Olympics and Paralympics: why not merge them?

During the run up to the Olympics I was reminded of a growing tendency in sport to use technology to the maximum permissible effect - ever more springy running shoes for the athlete and more streamlined boats for rowers. This requires teamwork, as does the training of the contestant - athlete, gymnast, cyclist, driver, rower, skier or swimmer. The best technology requires teams of experts. Similarly with training for physical stamina, speed and skill by coaches, counsellors and medical advisers. Teams of experts are standard practice in all major sporting events and regulations are constantly being revised to allow for this.


The actual competitor is still the most important person in the team. He or she has to summon up almost superhuman effort and endurance.
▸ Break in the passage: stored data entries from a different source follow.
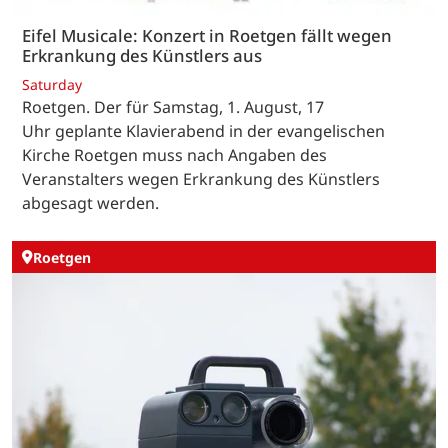
Eifel Musicale: Konzert in Roetgen fällt wegen
Erkrankung des Künstlers aus
Saturday
Roetgen. Der für Samstag, 1. August, 17
Uhr geplante Klavierabend in der evangelischen
Kirche Roetgen muss nach Angaben des
Veranstalters wegen Erkrankung des Künstlers
abgesagt werden.
Roetgen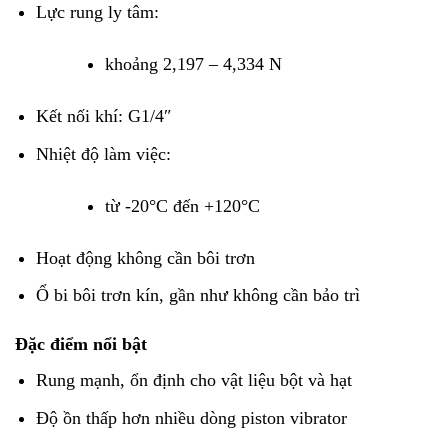
Lực rung ly tâm:
khoảng 2,197 – 4,334 N
Kết nối khí: G1/4″
Nhiệt độ làm việc:
từ -20°C đến +120°C
Hoạt động không cần bôi trơn
Ổ bi bôi trơn kín, gần như không cần bảo trì
Đặc điểm nổi bật
Rung mạnh, ổn định cho vật liệu bột và hạt
Độ ồn thấp hơn nhiều dòng piston vibrator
Nevertheless, the performance of the surrounding team is crucial in crossing the increasingly fine dividing line between winning and not winning.


This applies equally, or more so, to those taking part in the Paralympics and in other sporting competitions for those with physical disabilities.


 In either case the winner is becoming more an emblem of a successful joint effort than a person to be admired – hopefully not worshipped - in himself or herself. Neil Armstrong was celebrated as the culmination of the American space effort in a ten year race against the Soviets to get a man on the moon, rather than praised as an individual. This seems to be the way sport is going. Even team sport. Football is not just about the 11 players on the field – it is about the managers, coaches, financial backers and, most of all, the supporters.


I recently heard an expert in prosthetics predicting that expected developments in aids to the human body could allow the Paralympics and Olympics to be merged. An expanded Olympics would incorporate both categories of contestant in one system of games, with no distinction or allowance made for the intrinsic physical endowments of the competitor or the participant in a team sport. Similarly, events for males and females could be replaced by events for human beings.


Initially, this may be possible with some sports more than others; but it could well be the way sport is going and in my view it would add to its interest while at the same time allowing competitors to win in a more meaningful and gracious way. It would also help to remind us that a person is not defined by his or her physical attributes.